Lawyer or programmer?

  • In the next decade, trademark departments will become leaner, faster, more tech-focused and more diverse
  • There are likely to be fewer lawyers but more consultants, business analysts and technologists
  • Developing systems and software in-house can have some serious benefits

With so much change likely in the next decade, trademark departments will look very different; they will be leaner, faster and with much more technology involved. As one in-house counsel predicts: “If you’re doing back office and administrative tasks, there will be changes.” Increasingly, trademark teams will also be more diverse – not just in terms of gender, race and sexuality, although this will happen – but also in terms of skills and qualifications.

There will probably be fewer lawyers, more consultants and business analysts and a lot more technologists. As one in-house lawyer contends, when it comes to hiring people may pause and think: “Do we need another lawyer, rather than a programmer?” The answer to that question may depend on the extent to which companies develop their own systems and software rather than buying it in. For many, the latter seems the most attractive option, but there may be benefits to in-house development, if it can be budgeted for.

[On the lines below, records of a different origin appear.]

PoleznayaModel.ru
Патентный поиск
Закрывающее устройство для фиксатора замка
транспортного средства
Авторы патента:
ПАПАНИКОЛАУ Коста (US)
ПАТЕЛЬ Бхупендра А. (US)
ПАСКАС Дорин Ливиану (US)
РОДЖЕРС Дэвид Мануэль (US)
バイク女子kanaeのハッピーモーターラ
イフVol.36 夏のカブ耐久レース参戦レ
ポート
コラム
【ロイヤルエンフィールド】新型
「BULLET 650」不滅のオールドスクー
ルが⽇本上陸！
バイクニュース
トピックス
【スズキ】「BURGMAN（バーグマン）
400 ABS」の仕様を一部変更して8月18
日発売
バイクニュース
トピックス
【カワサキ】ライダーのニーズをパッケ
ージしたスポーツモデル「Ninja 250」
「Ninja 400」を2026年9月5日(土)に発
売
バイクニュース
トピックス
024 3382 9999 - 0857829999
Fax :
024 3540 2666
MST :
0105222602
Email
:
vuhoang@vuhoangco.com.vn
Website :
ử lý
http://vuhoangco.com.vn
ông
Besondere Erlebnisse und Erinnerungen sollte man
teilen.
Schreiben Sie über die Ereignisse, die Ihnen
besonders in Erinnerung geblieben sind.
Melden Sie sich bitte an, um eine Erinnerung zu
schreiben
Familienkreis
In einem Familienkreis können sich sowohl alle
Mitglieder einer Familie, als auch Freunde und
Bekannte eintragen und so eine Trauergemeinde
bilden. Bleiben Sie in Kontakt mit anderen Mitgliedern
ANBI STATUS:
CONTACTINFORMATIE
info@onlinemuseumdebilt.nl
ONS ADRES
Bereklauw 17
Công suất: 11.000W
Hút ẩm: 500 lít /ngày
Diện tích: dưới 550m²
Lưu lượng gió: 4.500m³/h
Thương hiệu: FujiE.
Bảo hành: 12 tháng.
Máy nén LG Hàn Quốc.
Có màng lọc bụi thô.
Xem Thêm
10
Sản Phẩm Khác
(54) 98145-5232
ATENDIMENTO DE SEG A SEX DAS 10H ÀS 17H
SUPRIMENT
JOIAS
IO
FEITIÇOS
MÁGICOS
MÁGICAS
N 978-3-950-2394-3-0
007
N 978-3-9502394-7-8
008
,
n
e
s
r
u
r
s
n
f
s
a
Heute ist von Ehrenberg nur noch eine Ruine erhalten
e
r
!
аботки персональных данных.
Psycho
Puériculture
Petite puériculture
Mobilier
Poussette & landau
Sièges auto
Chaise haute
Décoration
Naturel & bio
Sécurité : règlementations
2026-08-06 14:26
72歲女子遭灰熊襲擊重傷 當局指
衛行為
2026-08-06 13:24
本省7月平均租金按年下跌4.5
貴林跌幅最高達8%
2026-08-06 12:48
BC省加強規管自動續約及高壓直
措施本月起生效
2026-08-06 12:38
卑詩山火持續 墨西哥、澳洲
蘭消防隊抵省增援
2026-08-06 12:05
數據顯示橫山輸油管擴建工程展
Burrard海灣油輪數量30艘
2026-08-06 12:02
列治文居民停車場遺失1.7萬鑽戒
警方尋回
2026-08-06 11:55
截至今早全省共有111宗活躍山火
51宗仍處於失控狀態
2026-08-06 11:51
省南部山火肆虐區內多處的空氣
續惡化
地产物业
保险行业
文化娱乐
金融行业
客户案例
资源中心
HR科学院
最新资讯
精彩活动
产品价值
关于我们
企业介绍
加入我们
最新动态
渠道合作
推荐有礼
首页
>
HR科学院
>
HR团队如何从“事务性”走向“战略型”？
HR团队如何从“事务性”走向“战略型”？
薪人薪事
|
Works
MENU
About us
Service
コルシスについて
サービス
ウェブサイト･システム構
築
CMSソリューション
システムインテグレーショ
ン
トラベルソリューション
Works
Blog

First, it gives you more control over the technology and ensures it is tailored to your business needs. Second, it reduces your dependency on outside providers who may change the service or pricing. And third, perhaps decisively, it may give you a product you can commercialise. “Legal departments in-house are all cost centres. That notion is subverted if you can develop something saleable,” one counsel argues. It may seem alien to some in-house counsel, but the commercial potential of any new product is definitely something that should be considered when it is being developed. For an example, look to Anaqua – a docketing tool initially developed by BAT and Ford and now a successful product in its own right.